What had once been the gleaming marble hall of the Ateris Council was now strewn with straw and misty with the smoke from the blazing log fire set in a crudely built hearth by the western wall. A massive pine table was set across the hall, around which sat the new Aenir nobility. At their feet, rolling in the straw and scratching at fleas, were the war hounds of Asbidag-seven sleek, black, fierce-eyed dogs, trained in the hunt.
Asbidag himself sat at the center of the table facing the double doors of bronze-studded oak. Around him were his seven sons, their wives, and a score of war councillors. Beside the huge Aenir lord sat a woman dressed in black. Slim she was, and the gown of velvet seemed more of a pelt than a garment. Her jet-black hair hung to her pale shoulders and gleamed as if oiled; her eyes were slanted and, against the somber garb, seemed to glitter like blue jewels, bright and gold; her mouth was full-lipped and wide, and only the mocking half smile robbed it of beauty.

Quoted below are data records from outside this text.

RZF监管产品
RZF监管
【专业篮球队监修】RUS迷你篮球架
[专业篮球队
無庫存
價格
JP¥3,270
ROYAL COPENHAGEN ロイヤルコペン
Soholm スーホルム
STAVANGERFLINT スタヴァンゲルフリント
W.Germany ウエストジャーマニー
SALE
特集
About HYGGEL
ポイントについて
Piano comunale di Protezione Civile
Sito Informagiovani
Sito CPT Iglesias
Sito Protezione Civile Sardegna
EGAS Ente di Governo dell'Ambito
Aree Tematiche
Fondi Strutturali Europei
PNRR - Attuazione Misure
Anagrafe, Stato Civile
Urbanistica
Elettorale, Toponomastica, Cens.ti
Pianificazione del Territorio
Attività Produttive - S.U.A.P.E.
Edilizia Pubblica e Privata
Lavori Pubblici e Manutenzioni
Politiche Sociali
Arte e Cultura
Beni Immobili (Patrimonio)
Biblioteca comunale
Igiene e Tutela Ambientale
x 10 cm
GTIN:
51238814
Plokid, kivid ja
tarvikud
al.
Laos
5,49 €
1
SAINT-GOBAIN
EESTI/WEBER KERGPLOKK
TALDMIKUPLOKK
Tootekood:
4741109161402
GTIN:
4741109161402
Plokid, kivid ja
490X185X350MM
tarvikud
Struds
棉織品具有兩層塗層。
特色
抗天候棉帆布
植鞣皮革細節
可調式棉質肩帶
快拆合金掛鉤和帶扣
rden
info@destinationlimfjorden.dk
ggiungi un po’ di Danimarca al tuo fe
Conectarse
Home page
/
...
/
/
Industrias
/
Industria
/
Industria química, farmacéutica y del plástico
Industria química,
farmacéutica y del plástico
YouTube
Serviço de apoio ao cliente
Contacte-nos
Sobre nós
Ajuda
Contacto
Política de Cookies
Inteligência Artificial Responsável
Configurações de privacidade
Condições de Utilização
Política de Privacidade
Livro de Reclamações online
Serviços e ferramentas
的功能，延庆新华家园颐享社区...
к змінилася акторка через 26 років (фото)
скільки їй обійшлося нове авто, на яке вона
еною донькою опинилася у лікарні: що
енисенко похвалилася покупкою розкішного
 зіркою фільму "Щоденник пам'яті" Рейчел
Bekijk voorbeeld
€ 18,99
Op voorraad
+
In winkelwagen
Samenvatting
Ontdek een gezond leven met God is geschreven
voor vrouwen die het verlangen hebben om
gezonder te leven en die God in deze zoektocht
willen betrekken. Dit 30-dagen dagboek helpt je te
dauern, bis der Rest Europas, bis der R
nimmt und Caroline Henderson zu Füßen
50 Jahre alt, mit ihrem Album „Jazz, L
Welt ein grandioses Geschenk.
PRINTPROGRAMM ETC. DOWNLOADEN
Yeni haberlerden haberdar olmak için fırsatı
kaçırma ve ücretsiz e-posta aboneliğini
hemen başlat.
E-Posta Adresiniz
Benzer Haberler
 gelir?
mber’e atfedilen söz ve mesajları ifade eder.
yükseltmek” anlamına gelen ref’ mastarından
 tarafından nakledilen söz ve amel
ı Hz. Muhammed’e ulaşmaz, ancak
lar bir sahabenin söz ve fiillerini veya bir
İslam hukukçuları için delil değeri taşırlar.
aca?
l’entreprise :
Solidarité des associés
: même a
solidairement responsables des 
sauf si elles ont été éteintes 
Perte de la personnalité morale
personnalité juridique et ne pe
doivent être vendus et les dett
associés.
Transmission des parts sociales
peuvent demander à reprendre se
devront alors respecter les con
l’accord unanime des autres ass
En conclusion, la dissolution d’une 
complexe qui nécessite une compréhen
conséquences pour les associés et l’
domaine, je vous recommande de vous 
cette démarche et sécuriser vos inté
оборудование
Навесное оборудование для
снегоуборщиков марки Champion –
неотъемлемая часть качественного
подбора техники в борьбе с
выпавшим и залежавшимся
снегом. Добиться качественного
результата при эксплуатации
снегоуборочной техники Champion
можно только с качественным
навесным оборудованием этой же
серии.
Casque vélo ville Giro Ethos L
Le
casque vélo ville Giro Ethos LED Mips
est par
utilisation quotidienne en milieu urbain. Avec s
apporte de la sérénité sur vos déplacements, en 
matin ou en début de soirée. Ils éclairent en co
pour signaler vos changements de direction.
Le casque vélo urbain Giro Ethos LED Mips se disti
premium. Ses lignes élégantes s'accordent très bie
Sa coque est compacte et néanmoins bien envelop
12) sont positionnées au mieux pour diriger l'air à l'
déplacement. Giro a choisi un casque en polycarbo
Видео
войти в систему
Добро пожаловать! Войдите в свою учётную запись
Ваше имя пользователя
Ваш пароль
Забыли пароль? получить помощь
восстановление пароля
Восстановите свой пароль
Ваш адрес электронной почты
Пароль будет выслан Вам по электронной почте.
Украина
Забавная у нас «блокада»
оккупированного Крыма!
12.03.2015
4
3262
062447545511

Asbidag casually laid his hand on her thigh, watching her closely, a gap-toothed grin showing above his bloodred beard.
“Are you anxious for the entertainment to begin?” he asked her.
“When it pleases you, my lord,” she said, her voice husky and deep.
Asbidag heaved himself to his feet. “Bring in the prisoner,” he bellowed.
“By Vatan, I’ve waited a long time for this,” whispered Ongist, swinging around on his stool to face the door.
Drada said nothing. He had never cared much for torture, though it would have been sheer stupidity to mention it. The way of the Grey God was the way of the Aenir, and no one questioned either.
Drada’s eyes flickered to his other brothers as they waited for the prisoner to be dragged forth. Tostig, large and cruel, a man well known for his bestial appetites. Ongist, the second youngest, a clever lad with the morals of a timber wolf. Aeslang, Barsa, and Jostig, sons of Asbidag’s long-time mistress Swangild. They remained in favor despite Asbidag’s murder of their mother-in fact they seemed unmoved by the tragedy-but then Swangild had been a ruthless woman as devoid of emotion as the black-garbed bitch who had replaced her. Lastly there was Orsa the Baresark, dim-witted and dull, but in battle a terrible opponent who screeched with laughter as he slew.